Es de sobras conocido que Rodrigo Rato entró en política por la puerta grande gracias a la generosa contribución de su padre a las arcas de Alianza Popular, partido entonces dirigido por Manuel Fraga. Era una práctica común en los sistemas caciquiles, y aunque no lo parezca también lo es en estos momentos y en estas tierras. Que le pregunten si no a ese diputado de Junts per Catalunya de tan alto nivel intelectual que presume de sus deficiencias lingüísticas.
El generoso gesto de Ramón Rato ya era premonitorio de cuál podía ser la trayectoria del hijo de papá exbanquero y títulos nobiliarios que se colocaba en la política. Rato tuvo al alcance de la mano incluso llegar a la presidencia del Gobierno, y si no lo consiguió en absoluto fue porque José María Aznar sospechara de él esa afición por lo ajeno que ahora queda acreditada.
Si no resultó el elegido de la terna --Jaime Mayor y Mariano Rajoy eran sus competidores-- fue porque despertaba dudas de fidelidad eterna al líder hierático y porque, más importante aún, se había ganado la antipatía de Ana Botella tras separarse de su mujer para ir a vivir con una joven periodista.
Y no solo se equivocó Aznar, que ya lo había encumbrado a los altares como presunto autor del milagro económico español durante aquel ciclo positivo que todo el mundo creyó eterno.

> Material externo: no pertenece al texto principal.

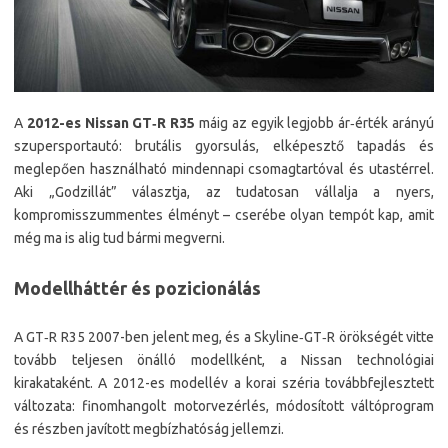
A
2012-es Nissan GT‑R R35
máig az egyik legjobb ár‑érték arányú
szupersportautó: brutális gyorsulás, elképesztő tapadás és
meglepően használható mindennapi csomagtartóval és utastérrel.
Aki „Godzillát” választja, az tudatosan vállalja a nyers,
kompromisszummentes élményt – cserébe olyan tempót kap, amit
még ma is alig tud bármi megverni.
Modellháttér és pozicionálás
A GT‑R R35 2007-ben jelent meg, és a Skyline‑GT‑R örökségét vitte
tovább teljesen önálló modellként, a Nissan technológiai
kirakataként. A 2012-es modellév a korai széria továbbfejlesztett
változata: finomhangolt motorvezérlés, módosított váltóprogram
és részben javított megbízhatóság jellemzi.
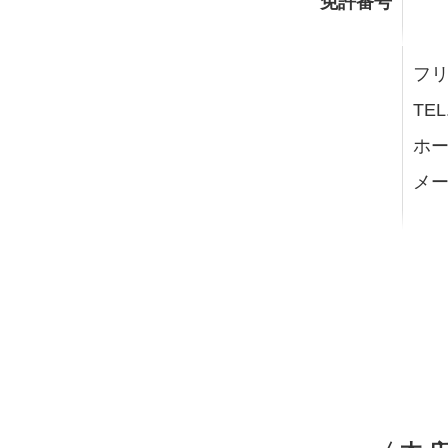
免許番号
フリー
TEL
ホー
メー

También lo hizo José Luis Rodríguez Zapatero, que dio el visto bueno a su aterrizaje como director gerente del FMI, donde no agotó el mandato y tiró la toalla sin que nunca explicara por qué había abandonado el puesto de mayor relieve mundial alcanzado jamás por un español, excepción hecha quizá de Juan Antonio Samaranch al frente del COI.
Rato ha pasado su primera noche en la prisión de Soto del Real, en la misma que está ingresado Estanislao Rodríguez-Ponga, exsecretario de Estado de Hacienda con él como vicepresidente del Gobierno del PP. Ambos coincidieron también en el consejo de administración de Caja Madrid-Bankia, y han sido condenados por el uso fraudulento de tarjetas de crédito opacas para la Agencia Tributaria.
En el caso de Rato son cuatro años y medio de prisión ratificados por el Tribunal Supremo por gastar casi 100.000 euros con cargo a la caja de ahorros en bebidas, discotecas, wiskerías y “obras de arte”, además de importantes retiradas de efectivo en los cajeros. Y aún le quedan pendientes dos causas: una por la tramposa salida a bolsa de Bankia, donde enganchó a numerosos pequeños ahorradores, y otra por fraude fiscal.
El repaso del uso que hizo de aquella tarjeta --qué tipo de gastos cargó, a qué horas, con qué frecuencia-- dibujan a un presidente de banco que infunde temor. Y da pie a sospechar que en sus años de poder, ya prescritos, debió amasar lo que no está escrito.
Al contemplar las imágenes de su entrada en el penal con gesto compungido es difícil no acordarse del estreno parlamentario de nuevos valores como Pablo Iglesias o Alberto Garzón, cuando trataban de cultivar su imagen de políticos destinados a acabar con el régimen del 78. Los muy jovencitos no sabían que los verdaderos antisistema no son ellos, sino personajes como Rodrigo Rato.